> _Work item_: Check every line of the data for the word "Comunicação", and copy those that have it.

> _Available data_:

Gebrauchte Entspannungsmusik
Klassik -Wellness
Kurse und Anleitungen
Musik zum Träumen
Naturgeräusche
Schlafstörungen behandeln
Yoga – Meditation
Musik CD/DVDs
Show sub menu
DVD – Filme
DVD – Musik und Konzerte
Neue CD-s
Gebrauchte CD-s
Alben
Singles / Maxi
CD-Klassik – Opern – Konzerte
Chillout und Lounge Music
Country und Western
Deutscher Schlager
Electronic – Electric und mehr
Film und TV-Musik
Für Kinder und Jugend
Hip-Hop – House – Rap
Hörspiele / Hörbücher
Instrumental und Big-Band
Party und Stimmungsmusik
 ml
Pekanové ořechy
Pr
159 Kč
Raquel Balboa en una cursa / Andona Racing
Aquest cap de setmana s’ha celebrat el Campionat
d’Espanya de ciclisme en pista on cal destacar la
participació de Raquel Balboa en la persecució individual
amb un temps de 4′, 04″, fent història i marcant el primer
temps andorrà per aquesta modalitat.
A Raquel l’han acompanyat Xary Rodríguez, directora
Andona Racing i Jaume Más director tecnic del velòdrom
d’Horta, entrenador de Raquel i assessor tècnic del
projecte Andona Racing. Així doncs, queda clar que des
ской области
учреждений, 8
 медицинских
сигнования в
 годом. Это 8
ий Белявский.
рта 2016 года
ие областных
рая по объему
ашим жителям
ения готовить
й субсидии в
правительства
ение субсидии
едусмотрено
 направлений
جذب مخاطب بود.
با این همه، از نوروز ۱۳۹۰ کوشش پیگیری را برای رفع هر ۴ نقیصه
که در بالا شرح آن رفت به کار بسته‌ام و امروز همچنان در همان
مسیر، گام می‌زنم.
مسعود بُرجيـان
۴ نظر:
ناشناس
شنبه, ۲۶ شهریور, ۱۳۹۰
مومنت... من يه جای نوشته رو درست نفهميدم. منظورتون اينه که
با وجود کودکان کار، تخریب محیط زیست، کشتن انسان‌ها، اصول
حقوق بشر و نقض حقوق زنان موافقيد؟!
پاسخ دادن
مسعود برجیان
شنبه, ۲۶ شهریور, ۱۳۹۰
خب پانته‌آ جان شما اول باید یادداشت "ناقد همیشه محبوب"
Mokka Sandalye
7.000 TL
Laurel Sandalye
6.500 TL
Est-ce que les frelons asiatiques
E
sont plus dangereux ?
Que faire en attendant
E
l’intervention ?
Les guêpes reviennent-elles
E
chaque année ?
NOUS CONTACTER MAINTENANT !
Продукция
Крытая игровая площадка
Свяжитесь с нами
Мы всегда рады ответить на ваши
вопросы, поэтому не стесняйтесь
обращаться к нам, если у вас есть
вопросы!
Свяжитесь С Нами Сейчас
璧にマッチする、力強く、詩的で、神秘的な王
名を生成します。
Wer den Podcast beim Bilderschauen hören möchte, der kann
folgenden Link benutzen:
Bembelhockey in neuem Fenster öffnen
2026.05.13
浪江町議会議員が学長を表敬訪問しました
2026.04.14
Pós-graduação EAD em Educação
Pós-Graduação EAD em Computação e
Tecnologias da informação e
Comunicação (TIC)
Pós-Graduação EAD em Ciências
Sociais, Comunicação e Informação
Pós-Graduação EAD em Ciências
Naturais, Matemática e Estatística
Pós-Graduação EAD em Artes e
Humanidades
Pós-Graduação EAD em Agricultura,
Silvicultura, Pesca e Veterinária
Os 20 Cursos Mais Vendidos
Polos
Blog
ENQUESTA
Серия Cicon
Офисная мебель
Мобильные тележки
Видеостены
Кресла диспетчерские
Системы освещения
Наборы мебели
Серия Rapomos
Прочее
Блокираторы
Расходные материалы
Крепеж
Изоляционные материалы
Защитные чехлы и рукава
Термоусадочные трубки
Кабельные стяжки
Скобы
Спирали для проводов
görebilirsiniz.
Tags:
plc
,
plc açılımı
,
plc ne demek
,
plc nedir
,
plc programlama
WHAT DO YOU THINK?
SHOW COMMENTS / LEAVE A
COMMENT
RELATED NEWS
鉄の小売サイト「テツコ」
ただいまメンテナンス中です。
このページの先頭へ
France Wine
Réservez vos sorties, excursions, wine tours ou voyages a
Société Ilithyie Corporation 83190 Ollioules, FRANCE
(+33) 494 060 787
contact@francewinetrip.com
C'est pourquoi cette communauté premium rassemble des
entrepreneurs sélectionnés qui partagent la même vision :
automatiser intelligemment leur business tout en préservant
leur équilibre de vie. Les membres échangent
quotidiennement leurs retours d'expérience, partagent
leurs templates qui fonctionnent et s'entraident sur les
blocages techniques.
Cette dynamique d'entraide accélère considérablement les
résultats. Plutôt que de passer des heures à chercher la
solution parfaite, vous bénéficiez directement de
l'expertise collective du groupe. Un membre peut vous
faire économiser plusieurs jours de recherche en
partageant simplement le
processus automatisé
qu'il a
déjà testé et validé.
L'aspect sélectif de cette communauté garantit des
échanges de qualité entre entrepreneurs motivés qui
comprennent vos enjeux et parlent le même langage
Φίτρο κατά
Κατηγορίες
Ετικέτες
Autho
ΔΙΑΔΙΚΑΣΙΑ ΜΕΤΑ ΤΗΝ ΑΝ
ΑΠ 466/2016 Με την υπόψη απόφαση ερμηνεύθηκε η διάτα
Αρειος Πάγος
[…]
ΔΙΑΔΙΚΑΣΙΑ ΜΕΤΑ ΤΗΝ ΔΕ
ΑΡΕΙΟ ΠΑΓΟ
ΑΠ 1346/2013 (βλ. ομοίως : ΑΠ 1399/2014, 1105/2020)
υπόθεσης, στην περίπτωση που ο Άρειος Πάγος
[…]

> _Output for this exercise_:
Comunicação (TIC)
Sociais, Comunicação e Informação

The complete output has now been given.